Seguindo todos os protocolos (2021) vai narrar a saga de Francisco, homem branco, gay, classe média, em busca de uma transa que não ofereça riscos de contaminação por Covid-19. Passado quase um ano de quarentena, a necessidade de estabelecer contato físico vai se tornar uma grande questão na sua rotina de cuidados e preocupações que ocasionalmente extrapolam em paranoia, e nos encontros nem sempre satisfatórios com outros rapazes, quer sejam no ambiente virtual ou no seu apartamento bem decorado. No desencadeamento de um processo de autoficcionalização, tão bem sintetizado na obra truth, fiction de Leonilson na parede de Chico, Fábio nos presenteia com momentos de humor genuíno, sem apontar dedos ou se amparar em críticas pontuais. O humor aqui é muito mais um meio – pelo qual as contradições e insatisfações de seus personagens podem vir à tona – que um fim. Em poucas palavras: tudo é muito sério e ao mesmo tempo nada é sério.

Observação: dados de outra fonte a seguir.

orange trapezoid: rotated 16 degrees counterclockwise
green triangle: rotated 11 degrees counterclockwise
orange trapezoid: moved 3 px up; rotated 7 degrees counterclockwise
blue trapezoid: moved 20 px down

Oscilando entre tópicos dolorosos que perpassam a conjuntura pandêmica, como o afastamento dos vínculos afetivos ou o medo de contágio que se desenvolve em ansiedades mais profundas e a precarização do trabalho, e instantes de leveza, de uma intimidade construída na perscrutação dos corpos masculinos e um erotismo arrebatador digno de Robert Mapplethorpe, o filme vai desembocar numa comédia sensível, rendendo cenas memoráveis de interação entre personagens tão prismáticos que podem transitar pela brutalidade e o enternecimento sem nem nos darmos conta. A sensação que fica é que, ao trabalhar a distância e a solidão na impossibilidade do toque, estamos diante de uma obra que se avizinha bastante de um filme como Un chant d’amour de Jean Genet. Se Genet faz uso do encarceramento para tratar desses temas, Leal vai pegar alguns dos maiores temores da nossa geração e moldá-los para que caibam numa história sobre os embaraços da reaproximação e da insatisfação sexual na quarentena, ao mesmo tempo que resguarda – como um segredo prestes a ser partilhado – a esperança e a possibilidade de expurgo dessas mazelas num gesto tão singelo e libertador quanto um passeio de moto pelo quarteirão.